**About this exercise:**
Repeat the data in full and exactly. Leave the pictures out.
□ □ □ □ □
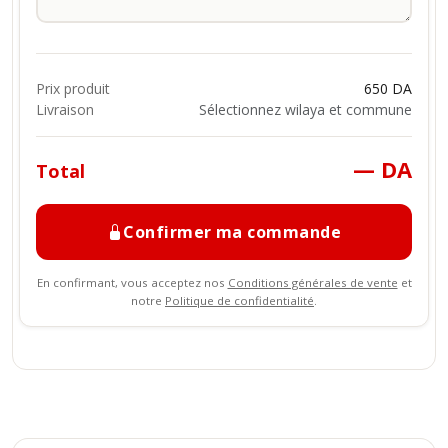
Prix produit
650 DA
Livraison
Sélectionnez wilaya et commune
— DA
Total
Confirmer ma commande
En confirmant, vous acceptez nos
Conditions générales de vente
et
notre
Politique de confidentialité
.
□ □ □ □ □
**Response box:**
Prix produit
650 DA
Livraison
Sélectionnez wilaya et commune
— DA
Total
Confirmer ma commande
En confirmant, vous acceptez nos
Conditions générales de vente
et
notre
Politique de confidentialité
.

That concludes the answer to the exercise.